Born Free is a new book exploring how God can be experienced in the midst of life's demands. Author Katharine Hill, a former solicitor, offers guidance on how we can achieve stillness and create 'margin' for God every day.
Christian Today spoke with Katharine to hear about what inspired her to write the book and how we can meet God in the busyness of life.
What sparked your desire to write this book?
It's been a long journey for me, something that's been growing for a long time in terms of wanting to go deeper with God, and trying to work out how to do that within the demands of everyday life.

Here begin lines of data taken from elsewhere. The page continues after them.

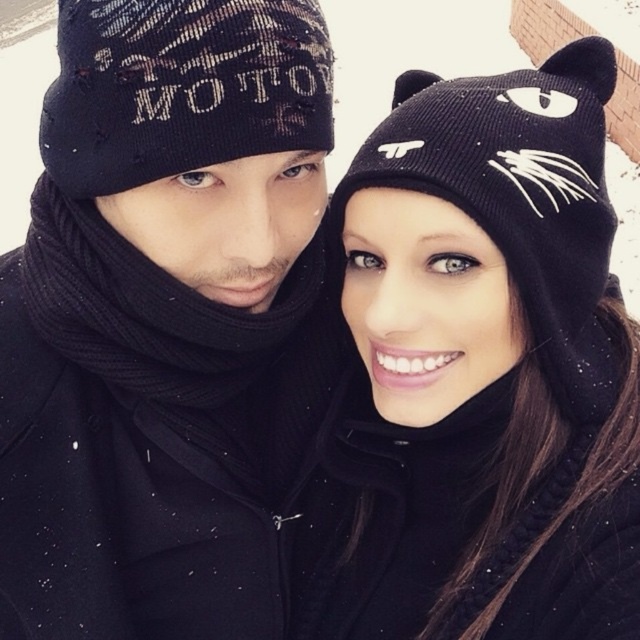 Question: Estimate the real-world distances between objects in this image. Which object is farther from the black knit beanie with cat ears at upper right?

Choices:
 (A) matte black beanie at center
 (B) black knitted beanie at left

Answer: (B)

Question: Estimate the real-world distances between objects in this image. Which object is closer to the matte black beanie at center?

Choices:
 (A) black knit beanie with cat ears at upper right
 (B) black knitted beanie at left

Answer: (B)

Question: From the image, what is the correct spatial relationship of matte black beanie at center in relation to black knit beanie with cat ears at upper right?

Choices:
 (A) above
 (B) below

Answer: (A)

Question: Is black knit beanie with cat ears at upper right bigger than black knitted beanie at left?

Choices:
 (A) no
 (B) yes

Answer: (B)

Question: Is black knit beanie with cat ears at upper right above black knitted beanie at left?

Choices:
 (A) no
 (B) yes

Answer: (A)

Question: Which point appears closest to the camera in this image?

Choices:
 (A) (108, 326)
 (B) (237, 1)

Answer: (B) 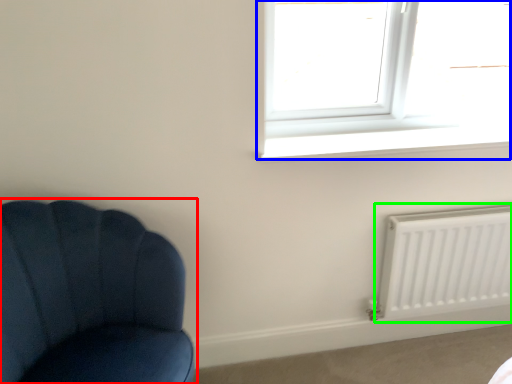 Question: Which object is the farthest from chair (highlighted by a red box)? Choose among these: window (highlighted by a blue box) or radiator (highlighted by a green box).

Choices:
 (A) window
 (B) radiator

Answer: (B) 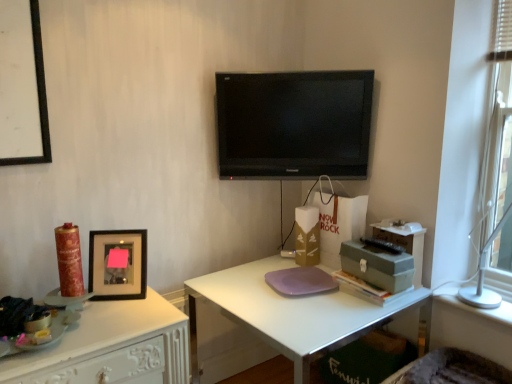 Find the location of a particular element. The width and height of the screenshot is (512, 384). empty space that is ontop of white glossy desk at left, placed as the 2th desk when sorted from right to left (from a real-world perspective) is located at coordinates (96, 315). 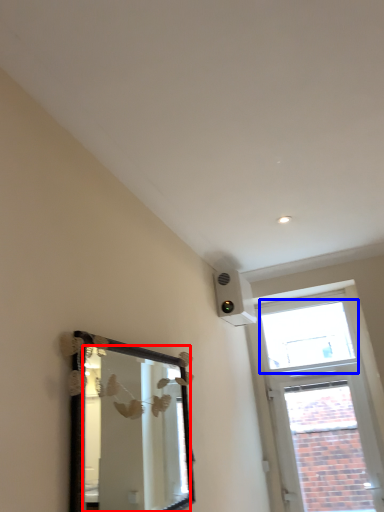 Question: Which object is further to the camera taking this photo, mirror (highlighted by a red box) or window (highlighted by a blue box)?

Choices:
 (A) mirror
 (B) window

Answer: (B) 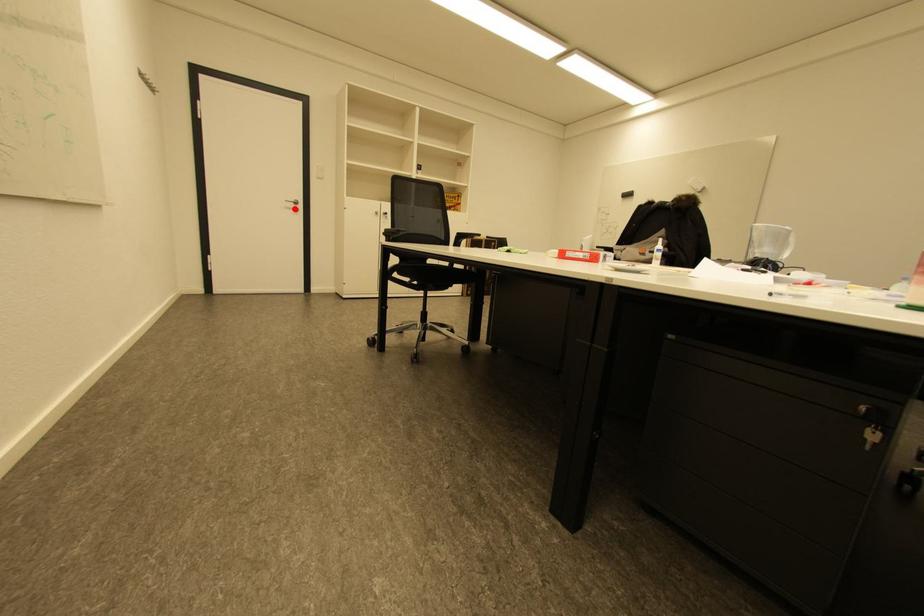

Like any journey there have been milestones on the way - and looking back one significant milestone came as a result of a friend asking me a simple question. If I'm honest it was the kind of question that pops up on my social media feed and generally makes me hit the delete button straight away! But I felt I should at least give it the time of day. The question was this: 'If you were to describe yourself as an animal, what animal would you be?" I found the answer came quite easily – I was an ant. I'm busy and productive, I'm quite small and I've got big capacity. I also remembered that the ant is praised for her industry in the book of Proverbs - and I decided it was a good question after all. But then she asked a follow up question 'If you could be any what animal would you like to be?' It's unnerving when a simple question reveals an uncomfortable truth about our lives. In that moment I realised I didn't want to be a busy little ant!
Instead my mind went to a scene from a trip I'd made to South Africa a few years before. After a week of delivering parenting seminars our hosts had taken us on a short safari. It was evening and the sun was setting, casting long shadows across the ground. In the evening light we saw a lioness beneath a tree, surrounded by her cubs. She was peaceful and calm, fully alert, scanning the horizon for movement – she was attentive and yet completely still. In that moment I knew the answer: I wanted to be a lioness. Instead of rushing around being busy like the little ant, I wanted to be someone who lived from that quality of attentive stillness.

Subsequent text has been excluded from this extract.